Hechler: Joe, before I ask you to respond to Mark, are there some common responses you hear when you present your views at conferences, or through the media, or in your blogs—comments or criticism that you have fielded?

Weiss: Number one, most of what I talk about that is dealing with the vulnerabilities at the lowest level—the sensors, the actuator drives—is new to most people. And that includes the engineers. Part of what's happened is when you use the word “cyber,” it's taken on a life of its own to mean networks. And so part of the issue, and this goes to where Mark was talking from, is there are two worlds that are coming together here. One is the operational world, the people responsible for pumps, valves, relays, this operational equipment. But in general, they have been kept out of cyber security. And even more, they often don't even believe it's their problem. Why? Because they believe cyber security is email and networks.

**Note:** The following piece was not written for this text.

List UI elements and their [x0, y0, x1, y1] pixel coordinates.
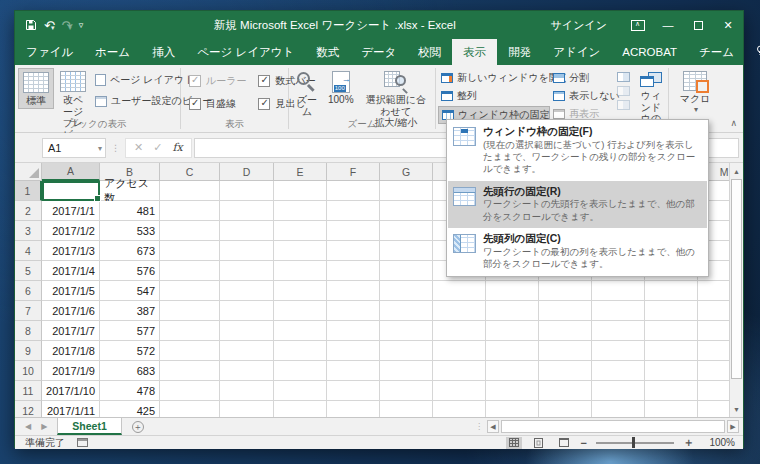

And they're going, "How will this affect my pump or valve? Tell me why I should care." The flip side is—and this is the other problem—when cyber security is addressed, it's addressed to the CISO, the chief information security officer. The CISO doesn't own that pump, that valve, that heat exchanger. He owns the networks to them. That's why I said that until the COO, or the CEO makes the VP of operations equal to the CISO—this is just for control systems—we can't get there from here. The technology is not there to fully secure a control system today. Therefore, what's got to be done is with policies, procedures, training, but for both sides—the engineering side and the networking side. And that's where the gap is. That's where we need management to make sure both are in there.

Hechler: Now I'm going to ask you to respond to what Mark said about where he parts company with you.

Weiss: The point I'm getting at is, as an engineer, if you do a good job of engineering, you will be addressing many of the control system cyber issues. I don't believe you need a ton more money or a ton more of anything else to do this right. Part of it is getting people to understand what to do, because it's not that far away from being part of what their normal job should be.

Hechler: Mark?

Weatherford: I'm going take some liberty here. I think what Joe is talking about is the concept of security convergence. I know that's a very unsexy term. We've been talking about security convergence for decades. And I know Joe will agree with me on this: You can go to any facility in the world today, go to a manufacturing plant, into a control center, into an oil company and there are very distinct lines between the OT teams, and the IT teams, and even the physical security teams. And that made sense 20 or 30 years ago. It does not make sense in 2021. Our systems are converging. The mythology of an air-gapped system does not exist any longer. This goes back to Joe's very first point. CEOs have not made some really hard decisions and said, "Wait a minute, we need to have one security team with multiple disciplines within that security team." Because there's such a gap in the communications between these different groups. I can tell you that when I was at NERC, we would often find out about events that happened out in the field. Something happened at a substation. The company knew that an event had happened. But they didn't know if they should send a guy with a gun or a guy with a laptop. They knew that there had been some kind of event, but they didn't know the right kind of person to send. And because the physical security teams, and the OT teams, and the IT teams weren't communicating, there was no way for them to know what people to get out there to respond.

Hechler: Do you agree that IT vulnerabilities garner much more attention than OT vulnerabilities? Is there a good reason why that should be?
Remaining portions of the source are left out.